# Directions for this task
Find and return every line of the data that contains the word "phpBB".

━━━ Raw data

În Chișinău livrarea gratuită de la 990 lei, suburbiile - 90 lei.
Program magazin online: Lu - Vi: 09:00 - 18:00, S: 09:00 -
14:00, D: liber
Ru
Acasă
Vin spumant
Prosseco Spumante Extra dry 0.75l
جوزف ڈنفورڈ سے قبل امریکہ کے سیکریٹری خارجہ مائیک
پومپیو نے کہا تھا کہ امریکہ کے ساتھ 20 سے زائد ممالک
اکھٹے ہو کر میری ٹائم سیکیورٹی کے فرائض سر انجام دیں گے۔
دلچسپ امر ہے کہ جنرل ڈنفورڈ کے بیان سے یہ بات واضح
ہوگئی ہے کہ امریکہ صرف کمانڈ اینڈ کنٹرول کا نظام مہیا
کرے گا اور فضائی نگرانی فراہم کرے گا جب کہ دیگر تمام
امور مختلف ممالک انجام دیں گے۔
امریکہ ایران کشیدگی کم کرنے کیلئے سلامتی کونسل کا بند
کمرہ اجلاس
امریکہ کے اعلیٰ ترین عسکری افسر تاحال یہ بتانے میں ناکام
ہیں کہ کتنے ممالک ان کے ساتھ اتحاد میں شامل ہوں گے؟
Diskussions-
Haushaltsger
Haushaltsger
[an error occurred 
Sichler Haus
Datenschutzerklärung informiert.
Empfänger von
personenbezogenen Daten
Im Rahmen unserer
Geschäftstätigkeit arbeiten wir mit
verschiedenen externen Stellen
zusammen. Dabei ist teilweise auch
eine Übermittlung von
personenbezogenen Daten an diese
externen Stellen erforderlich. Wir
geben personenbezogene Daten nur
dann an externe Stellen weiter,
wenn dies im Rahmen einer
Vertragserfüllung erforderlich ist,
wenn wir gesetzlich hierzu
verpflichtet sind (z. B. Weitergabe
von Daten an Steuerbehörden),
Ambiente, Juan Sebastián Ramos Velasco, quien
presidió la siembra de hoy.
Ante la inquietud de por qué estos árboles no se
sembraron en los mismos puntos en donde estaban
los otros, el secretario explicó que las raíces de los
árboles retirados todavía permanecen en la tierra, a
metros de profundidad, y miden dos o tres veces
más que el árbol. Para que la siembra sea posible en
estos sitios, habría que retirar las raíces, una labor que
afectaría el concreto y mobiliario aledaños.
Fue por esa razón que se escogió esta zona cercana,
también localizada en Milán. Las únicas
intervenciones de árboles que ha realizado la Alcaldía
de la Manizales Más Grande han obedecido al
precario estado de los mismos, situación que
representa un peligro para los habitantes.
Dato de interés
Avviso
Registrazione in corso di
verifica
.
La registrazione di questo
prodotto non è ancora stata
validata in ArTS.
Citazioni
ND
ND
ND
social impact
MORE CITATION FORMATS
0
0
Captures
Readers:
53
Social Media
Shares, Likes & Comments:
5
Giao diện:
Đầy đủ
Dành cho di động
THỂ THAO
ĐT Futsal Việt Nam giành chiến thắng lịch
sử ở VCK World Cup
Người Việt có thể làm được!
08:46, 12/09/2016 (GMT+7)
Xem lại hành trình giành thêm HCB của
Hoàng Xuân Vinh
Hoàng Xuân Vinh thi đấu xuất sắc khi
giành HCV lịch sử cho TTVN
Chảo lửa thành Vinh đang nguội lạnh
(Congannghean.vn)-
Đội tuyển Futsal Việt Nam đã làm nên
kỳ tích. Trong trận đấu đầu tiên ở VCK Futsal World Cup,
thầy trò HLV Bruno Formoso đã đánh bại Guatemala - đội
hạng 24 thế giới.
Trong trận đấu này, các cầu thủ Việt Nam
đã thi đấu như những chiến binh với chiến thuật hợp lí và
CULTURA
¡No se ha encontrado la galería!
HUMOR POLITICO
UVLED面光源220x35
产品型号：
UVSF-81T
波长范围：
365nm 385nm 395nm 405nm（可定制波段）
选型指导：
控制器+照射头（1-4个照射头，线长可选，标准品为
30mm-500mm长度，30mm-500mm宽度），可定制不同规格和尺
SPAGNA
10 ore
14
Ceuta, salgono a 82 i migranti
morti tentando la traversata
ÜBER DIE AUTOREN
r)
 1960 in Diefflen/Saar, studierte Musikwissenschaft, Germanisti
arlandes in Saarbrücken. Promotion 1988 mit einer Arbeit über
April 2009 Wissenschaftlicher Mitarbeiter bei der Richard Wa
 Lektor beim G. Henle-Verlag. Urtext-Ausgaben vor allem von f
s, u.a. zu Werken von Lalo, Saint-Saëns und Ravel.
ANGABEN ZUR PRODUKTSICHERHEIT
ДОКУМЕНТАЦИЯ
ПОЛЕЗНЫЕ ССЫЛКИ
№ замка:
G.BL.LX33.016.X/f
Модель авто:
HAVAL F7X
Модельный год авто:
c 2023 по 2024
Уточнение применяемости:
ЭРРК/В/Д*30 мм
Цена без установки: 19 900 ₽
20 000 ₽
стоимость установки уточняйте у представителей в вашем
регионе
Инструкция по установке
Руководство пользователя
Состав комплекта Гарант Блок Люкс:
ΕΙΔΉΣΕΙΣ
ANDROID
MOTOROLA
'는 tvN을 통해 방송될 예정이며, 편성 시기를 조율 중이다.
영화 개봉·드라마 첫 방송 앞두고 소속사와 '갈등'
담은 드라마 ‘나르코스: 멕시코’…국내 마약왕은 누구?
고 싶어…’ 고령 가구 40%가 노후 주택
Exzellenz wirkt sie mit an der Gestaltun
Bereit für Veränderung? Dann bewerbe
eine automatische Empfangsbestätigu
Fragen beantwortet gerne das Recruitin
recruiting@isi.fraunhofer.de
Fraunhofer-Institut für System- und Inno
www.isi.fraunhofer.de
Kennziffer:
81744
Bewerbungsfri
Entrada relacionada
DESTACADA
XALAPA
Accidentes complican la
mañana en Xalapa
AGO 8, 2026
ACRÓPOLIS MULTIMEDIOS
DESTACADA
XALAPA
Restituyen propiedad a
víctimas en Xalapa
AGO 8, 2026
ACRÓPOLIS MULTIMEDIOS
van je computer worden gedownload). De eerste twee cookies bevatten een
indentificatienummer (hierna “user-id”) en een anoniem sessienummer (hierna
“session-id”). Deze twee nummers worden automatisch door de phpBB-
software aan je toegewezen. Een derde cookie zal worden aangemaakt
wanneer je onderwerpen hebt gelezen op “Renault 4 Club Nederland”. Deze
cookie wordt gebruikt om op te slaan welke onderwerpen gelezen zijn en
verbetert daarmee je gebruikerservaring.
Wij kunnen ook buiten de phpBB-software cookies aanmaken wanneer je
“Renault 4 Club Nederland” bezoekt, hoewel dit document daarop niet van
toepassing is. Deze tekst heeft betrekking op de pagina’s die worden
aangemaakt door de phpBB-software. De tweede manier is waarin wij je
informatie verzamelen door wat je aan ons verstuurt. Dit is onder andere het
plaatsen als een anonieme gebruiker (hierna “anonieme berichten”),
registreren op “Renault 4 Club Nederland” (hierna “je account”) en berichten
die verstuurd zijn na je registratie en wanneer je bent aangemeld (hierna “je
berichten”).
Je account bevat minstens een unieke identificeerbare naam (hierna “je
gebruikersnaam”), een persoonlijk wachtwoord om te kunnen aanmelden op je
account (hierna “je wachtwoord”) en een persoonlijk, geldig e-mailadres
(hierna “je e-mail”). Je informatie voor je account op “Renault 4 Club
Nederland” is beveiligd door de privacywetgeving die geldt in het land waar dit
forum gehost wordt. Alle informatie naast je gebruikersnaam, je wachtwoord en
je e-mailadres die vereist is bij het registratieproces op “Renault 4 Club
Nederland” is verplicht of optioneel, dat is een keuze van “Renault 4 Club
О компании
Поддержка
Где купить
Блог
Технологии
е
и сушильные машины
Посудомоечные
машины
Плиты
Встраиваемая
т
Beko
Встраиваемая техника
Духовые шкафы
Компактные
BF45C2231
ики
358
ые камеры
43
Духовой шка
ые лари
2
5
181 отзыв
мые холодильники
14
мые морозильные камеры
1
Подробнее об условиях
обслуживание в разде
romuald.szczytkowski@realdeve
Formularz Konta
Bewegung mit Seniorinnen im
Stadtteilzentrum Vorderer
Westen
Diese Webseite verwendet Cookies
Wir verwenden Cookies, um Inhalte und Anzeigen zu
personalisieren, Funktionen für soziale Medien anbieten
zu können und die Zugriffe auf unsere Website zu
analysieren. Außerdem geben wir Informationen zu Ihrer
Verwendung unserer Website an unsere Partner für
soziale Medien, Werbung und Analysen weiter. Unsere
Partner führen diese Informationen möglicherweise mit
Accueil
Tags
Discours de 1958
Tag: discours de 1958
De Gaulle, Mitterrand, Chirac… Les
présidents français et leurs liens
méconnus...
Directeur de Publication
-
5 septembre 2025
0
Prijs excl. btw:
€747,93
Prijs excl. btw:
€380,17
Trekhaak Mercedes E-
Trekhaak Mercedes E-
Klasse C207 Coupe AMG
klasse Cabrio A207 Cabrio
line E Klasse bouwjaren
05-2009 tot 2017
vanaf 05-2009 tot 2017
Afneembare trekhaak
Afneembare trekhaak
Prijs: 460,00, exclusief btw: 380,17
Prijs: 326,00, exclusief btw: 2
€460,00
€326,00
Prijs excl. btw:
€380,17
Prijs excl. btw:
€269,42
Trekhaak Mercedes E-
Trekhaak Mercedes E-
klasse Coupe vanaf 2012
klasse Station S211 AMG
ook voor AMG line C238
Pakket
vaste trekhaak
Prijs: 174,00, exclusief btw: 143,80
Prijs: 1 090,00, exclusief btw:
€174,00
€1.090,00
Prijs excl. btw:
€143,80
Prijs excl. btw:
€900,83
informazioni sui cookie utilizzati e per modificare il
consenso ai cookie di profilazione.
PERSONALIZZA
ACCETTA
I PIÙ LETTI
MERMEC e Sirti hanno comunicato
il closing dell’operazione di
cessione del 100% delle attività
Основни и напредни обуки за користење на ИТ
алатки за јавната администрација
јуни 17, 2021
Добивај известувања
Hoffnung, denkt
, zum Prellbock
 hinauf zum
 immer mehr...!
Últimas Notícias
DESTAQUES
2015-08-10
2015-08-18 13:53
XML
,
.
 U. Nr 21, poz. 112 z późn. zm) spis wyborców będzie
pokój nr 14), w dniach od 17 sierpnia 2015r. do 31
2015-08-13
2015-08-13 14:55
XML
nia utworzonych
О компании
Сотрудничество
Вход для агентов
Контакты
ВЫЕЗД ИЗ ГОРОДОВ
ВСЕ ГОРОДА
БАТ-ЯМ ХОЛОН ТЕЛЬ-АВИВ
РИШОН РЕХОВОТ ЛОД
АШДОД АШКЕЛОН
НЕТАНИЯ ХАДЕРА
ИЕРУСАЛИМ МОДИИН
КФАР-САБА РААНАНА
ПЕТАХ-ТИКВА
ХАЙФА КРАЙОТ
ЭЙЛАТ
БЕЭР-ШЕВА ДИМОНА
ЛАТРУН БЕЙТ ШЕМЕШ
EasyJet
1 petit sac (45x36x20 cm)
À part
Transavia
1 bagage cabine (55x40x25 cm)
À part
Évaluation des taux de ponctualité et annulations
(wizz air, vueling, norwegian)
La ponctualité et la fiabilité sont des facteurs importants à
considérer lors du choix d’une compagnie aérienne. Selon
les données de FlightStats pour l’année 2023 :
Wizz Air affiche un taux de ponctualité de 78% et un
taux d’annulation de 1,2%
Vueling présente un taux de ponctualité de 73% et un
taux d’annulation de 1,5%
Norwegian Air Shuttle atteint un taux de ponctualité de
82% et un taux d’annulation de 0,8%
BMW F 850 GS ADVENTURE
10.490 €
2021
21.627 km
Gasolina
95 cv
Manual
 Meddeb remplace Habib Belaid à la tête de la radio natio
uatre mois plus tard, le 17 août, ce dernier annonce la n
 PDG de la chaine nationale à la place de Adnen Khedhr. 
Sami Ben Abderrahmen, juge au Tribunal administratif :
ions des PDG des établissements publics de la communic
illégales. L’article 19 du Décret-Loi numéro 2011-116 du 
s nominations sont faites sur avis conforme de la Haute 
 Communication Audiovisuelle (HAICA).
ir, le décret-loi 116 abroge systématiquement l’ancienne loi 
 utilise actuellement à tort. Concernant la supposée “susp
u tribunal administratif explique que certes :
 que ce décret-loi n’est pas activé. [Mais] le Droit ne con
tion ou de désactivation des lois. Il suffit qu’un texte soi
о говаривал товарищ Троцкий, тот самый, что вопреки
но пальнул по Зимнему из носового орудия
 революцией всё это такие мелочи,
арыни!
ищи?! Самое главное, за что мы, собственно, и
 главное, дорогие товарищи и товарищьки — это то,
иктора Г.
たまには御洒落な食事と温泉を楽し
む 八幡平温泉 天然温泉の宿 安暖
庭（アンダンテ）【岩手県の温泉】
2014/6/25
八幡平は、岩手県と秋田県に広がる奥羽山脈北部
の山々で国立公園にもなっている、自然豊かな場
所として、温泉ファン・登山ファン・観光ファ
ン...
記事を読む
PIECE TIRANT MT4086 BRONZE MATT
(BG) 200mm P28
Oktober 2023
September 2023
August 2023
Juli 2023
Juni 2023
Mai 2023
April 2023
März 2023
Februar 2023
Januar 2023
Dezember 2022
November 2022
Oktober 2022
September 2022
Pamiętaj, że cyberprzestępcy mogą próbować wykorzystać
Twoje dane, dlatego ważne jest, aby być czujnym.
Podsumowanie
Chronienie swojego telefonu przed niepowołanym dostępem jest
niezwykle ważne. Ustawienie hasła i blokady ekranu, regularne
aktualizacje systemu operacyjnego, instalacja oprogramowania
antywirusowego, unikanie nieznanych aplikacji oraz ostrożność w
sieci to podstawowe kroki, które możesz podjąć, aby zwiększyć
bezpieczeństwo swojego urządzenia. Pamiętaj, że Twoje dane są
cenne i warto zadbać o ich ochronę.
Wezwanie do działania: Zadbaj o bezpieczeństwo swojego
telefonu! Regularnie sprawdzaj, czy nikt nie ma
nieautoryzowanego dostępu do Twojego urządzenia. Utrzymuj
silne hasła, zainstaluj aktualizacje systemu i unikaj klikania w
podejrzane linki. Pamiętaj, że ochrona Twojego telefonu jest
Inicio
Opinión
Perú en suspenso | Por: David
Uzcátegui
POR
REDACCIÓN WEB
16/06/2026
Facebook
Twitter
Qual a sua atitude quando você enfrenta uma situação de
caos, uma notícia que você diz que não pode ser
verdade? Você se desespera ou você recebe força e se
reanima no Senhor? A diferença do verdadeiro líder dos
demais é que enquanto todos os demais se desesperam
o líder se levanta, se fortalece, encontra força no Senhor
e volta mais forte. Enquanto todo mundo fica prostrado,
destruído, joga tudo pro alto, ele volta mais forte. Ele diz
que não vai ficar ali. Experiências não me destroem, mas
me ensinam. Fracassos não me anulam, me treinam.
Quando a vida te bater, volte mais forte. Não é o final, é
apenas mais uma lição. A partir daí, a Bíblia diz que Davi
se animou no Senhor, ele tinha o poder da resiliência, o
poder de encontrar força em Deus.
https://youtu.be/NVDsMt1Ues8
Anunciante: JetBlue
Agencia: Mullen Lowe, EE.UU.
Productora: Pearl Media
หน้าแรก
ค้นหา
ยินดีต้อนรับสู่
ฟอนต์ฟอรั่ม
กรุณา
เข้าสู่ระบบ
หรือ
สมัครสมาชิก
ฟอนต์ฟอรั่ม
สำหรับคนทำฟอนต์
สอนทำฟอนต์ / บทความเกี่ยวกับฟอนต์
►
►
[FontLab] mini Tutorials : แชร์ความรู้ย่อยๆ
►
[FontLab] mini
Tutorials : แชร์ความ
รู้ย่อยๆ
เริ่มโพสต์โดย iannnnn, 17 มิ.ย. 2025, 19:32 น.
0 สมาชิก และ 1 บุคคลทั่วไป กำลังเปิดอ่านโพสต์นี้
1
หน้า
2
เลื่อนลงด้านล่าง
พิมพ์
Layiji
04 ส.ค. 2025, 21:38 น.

━━━━━━

# Solution for this exercise
“session-id”). Deze twee nummers worden automatisch door de phpBB-
Wij kunnen ook buiten de phpBB-software cookies aanmaken wanneer je
aangemaakt door de phpBB-software. De tweede manier is waarin wij je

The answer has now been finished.